_EXERCISE_
Look through the listing below and give the number of lines that hold "Immobilie". Say nothing more.

_RECORDED INFORMATION_
== Segment start ==

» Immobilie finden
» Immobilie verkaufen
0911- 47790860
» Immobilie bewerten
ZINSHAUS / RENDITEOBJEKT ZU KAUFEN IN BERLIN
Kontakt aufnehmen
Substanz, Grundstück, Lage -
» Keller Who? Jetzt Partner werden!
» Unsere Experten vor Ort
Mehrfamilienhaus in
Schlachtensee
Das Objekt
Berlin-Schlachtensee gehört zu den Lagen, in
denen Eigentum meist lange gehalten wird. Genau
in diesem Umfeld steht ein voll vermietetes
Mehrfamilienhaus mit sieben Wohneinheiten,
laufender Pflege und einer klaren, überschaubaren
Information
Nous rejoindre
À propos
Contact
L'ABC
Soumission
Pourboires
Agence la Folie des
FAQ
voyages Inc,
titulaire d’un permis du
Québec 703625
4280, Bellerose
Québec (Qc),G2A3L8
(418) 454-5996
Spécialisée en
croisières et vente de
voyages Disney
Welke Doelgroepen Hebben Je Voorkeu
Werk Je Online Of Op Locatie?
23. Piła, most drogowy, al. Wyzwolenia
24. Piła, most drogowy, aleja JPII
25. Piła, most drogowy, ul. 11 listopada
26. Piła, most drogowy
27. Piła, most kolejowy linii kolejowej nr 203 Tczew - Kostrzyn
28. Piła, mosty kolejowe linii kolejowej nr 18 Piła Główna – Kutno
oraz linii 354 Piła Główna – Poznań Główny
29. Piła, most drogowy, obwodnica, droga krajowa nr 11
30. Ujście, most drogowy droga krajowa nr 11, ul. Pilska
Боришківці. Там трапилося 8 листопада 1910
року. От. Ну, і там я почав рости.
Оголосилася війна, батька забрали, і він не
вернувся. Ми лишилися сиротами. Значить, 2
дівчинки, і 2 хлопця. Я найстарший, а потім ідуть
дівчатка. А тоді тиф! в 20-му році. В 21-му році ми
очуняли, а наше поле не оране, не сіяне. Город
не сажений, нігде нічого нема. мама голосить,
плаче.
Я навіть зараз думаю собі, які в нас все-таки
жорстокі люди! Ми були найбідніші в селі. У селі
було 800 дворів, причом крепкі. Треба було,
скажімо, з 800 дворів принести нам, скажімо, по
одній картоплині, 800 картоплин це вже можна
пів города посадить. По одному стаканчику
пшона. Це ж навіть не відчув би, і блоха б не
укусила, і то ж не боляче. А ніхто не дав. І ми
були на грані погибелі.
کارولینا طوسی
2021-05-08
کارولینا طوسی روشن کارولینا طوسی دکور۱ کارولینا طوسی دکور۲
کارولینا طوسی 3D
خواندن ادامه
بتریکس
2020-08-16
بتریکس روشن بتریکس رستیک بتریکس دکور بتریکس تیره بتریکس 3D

== Segment end ==

_PROBLEM SOLUTION_
3